Lake in New Hampshire and Maine, United States

Umbagog Lake is a wilderness lake located in Coös County, New Hampshire, and Oxford County, Maine. It is one of the most pristine lakes in the state of New Hampshire. It lies in the towns of Errol, New Hampshire, and Upton, Maine, as well as the townships of Cambridge, New Hampshire, and Magalloway, Maine. The name Umbagog is properly pronounced with the stress on the second syllable (um-BAY-gog) and is said to come from the Abenaki word for "shallow water". Both "Lake Umbagog" and "Umbagog Lake" are commonly used and accepted when referring to the body of water.

== Geography ==
The lake is part of the Umbagog National Wildlife Refuge and Umbagog Lake State Park. Along its southernmost shore, there is a public campground and a public boat launch ramp which may be accessed from New Hampshire Route 26. There are 33 wilderness campsites, accessible only by boat, which are located around the lake. Two other boat launches are closer to the center of Errol: one is accessible from North Mountain Pond Road off New Hampshire Route 26 as one leaves east of Errol, while another can be found along New Hampshire Route 16 northeast of Errol, within the national wildlife refuge. An interesting feature along its northwest shore is an expansive natural floating island composed of generations of decomposing marshland vegetation. The area is abundant with wildlife, including coyote, wild turkey, bald eagle, osprey, bobcat, moose, rabbit, bear, loons and many other native species.
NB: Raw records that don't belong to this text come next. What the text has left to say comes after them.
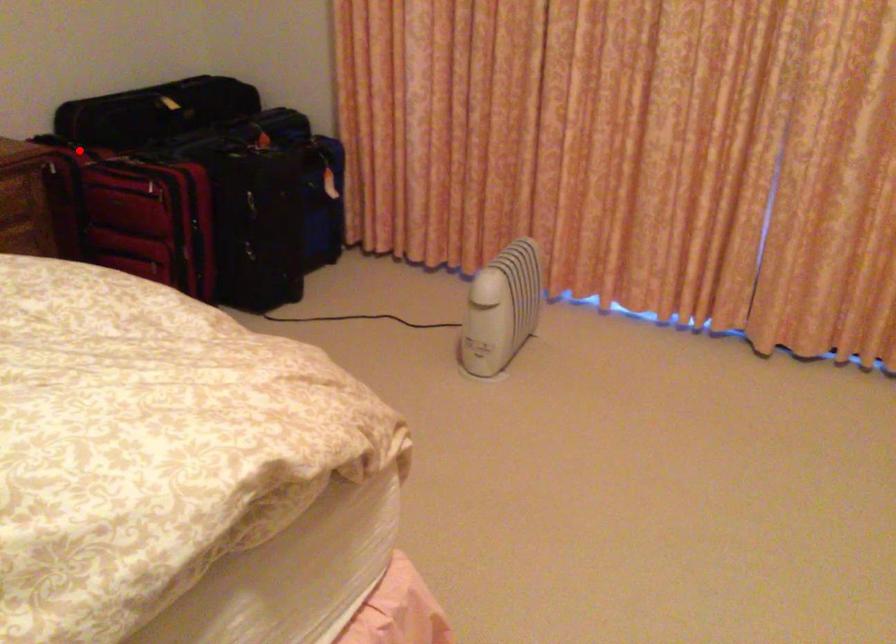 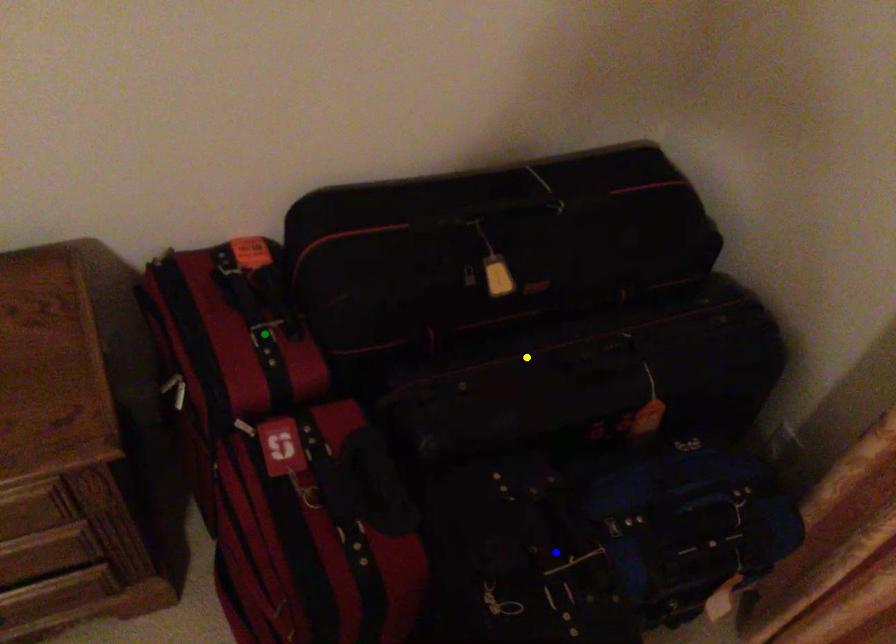 Question: I am providing you with two images of the same scene from different viewpoints. A red point is marked on the first image. You are given multiple points on the second image. Which mark in image 2 goes with the point in image 1?

Choices:
 (A) green point
 (B) yellow point
 (C) blue point

Answer: (A) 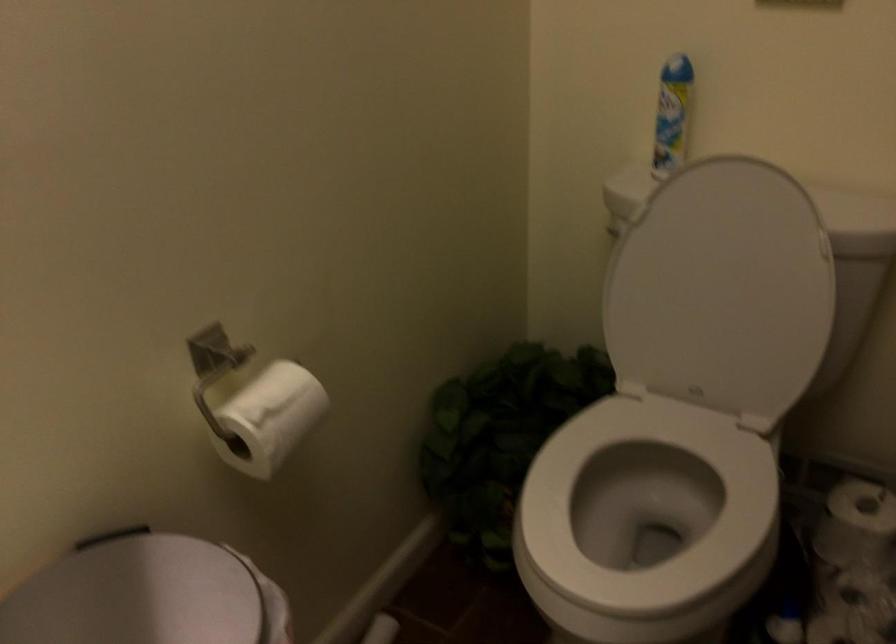 The width and height of the screenshot is (896, 644). What do you see at coordinates (138, 594) in the screenshot?
I see `the silver trash can lid` at bounding box center [138, 594]. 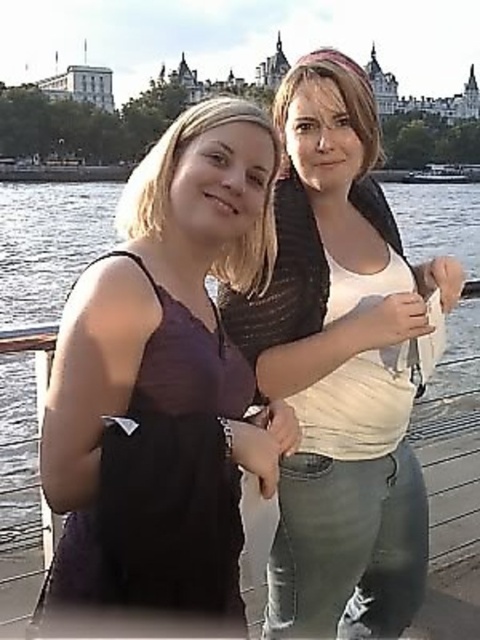 Does purple matte tank top at left come in front of white matte shirt at center?

Yes, it is in front of white matte shirt at center.

Which is in front, point (142, 225) or point (384, 397)?

Point (142, 225) is more forward.

Locate an element on the screen. purple matte tank top at left is located at coordinates (166, 378). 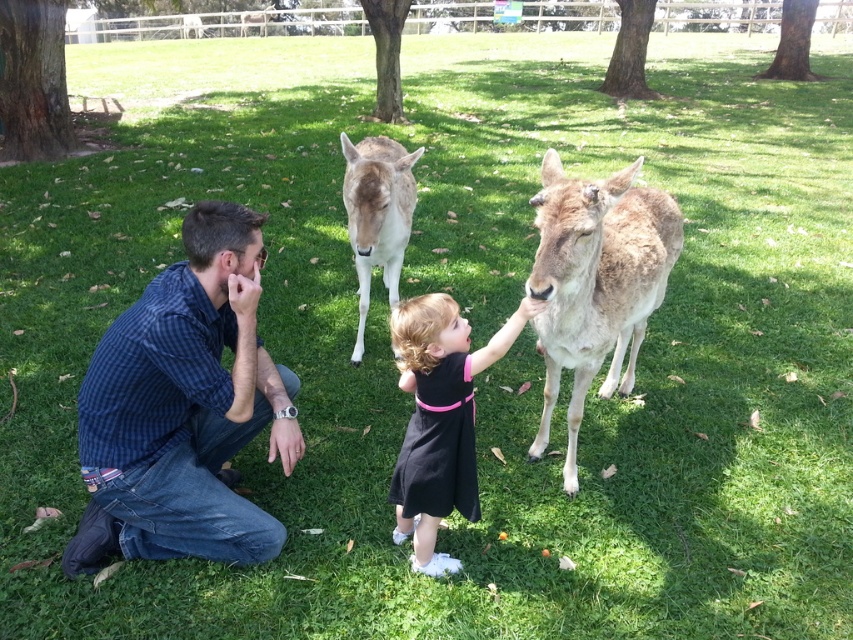 Question: Does blue checkered shirt at left have a lesser width compared to light brown fur at center?

Choices:
 (A) no
 (B) yes

Answer: (A)

Question: Among these objects, which one is farthest from the camera?

Choices:
 (A) brown fur deer at center
 (B) light brown fur at center
 (C) black matte dress at center

Answer: (B)

Question: Considering the real-world distances, which object is closest to the blue checkered shirt at left?

Choices:
 (A) light brown fur at center
 (B) brown fur deer at center
 (C) black matte dress at center

Answer: (C)

Question: Is brown fur deer at center positioned at the back of light brown fur at center?

Choices:
 (A) no
 (B) yes

Answer: (A)

Question: Can you confirm if blue checkered shirt at left is bigger than brown fur deer at center?

Choices:
 (A) no
 (B) yes

Answer: (A)

Question: Which object appears closest to the camera in this image?

Choices:
 (A) light brown fur at center
 (B) blue checkered shirt at left

Answer: (B) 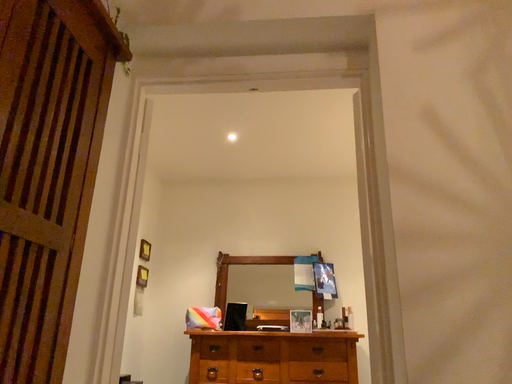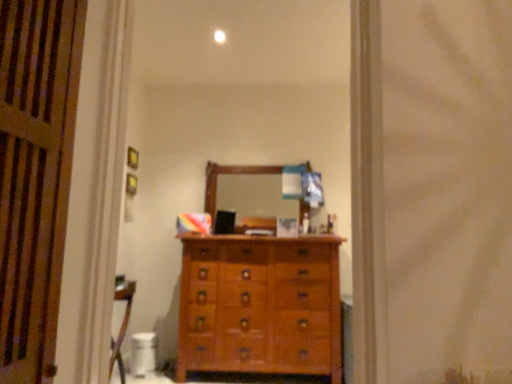 Question: How did the camera likely rotate when shooting the video?

Choices:
 (A) rotated upward
 (B) rotated downward

Answer: (B) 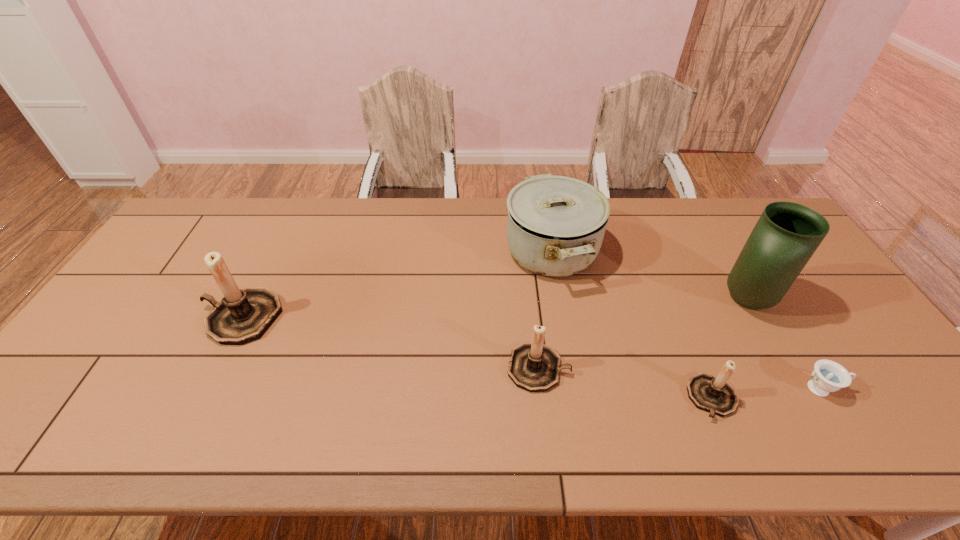 If equal spacing is the goal by inserting an additional candle_holder among them, please point out a vacant space for this new candle_holder. Please provide its 2D coordinates. Your answer should be formatted as a tuple, i.e. [(x, y)], where the tuple contains the x and y coordinates of a point satisfying the conditions above.

[(382, 341)] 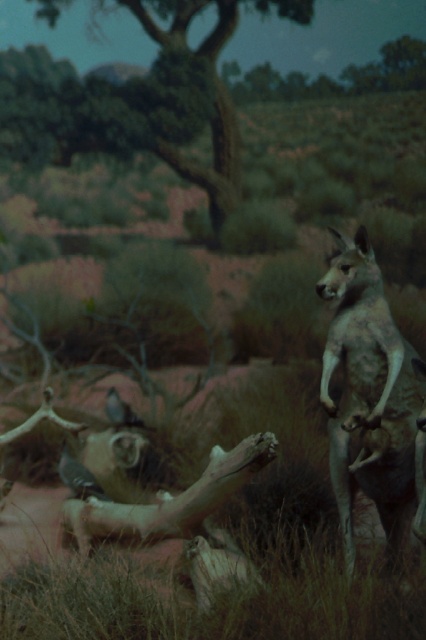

The lake runs almost 11 mi north to south. Its surface area is 7850 acre, making it the largest lake along the Maine/New Hampshire border. Its average depth is 10 ft, and its maximum depth is 45 ft. The lake's area and depth were markedly increased with the construction of a dam at Errol in the 19th century.

Umbagog Lake is fed by the Magalloway River, the Rapid River, and the Dead Cambridge River. It is the source of the Androscoggin River.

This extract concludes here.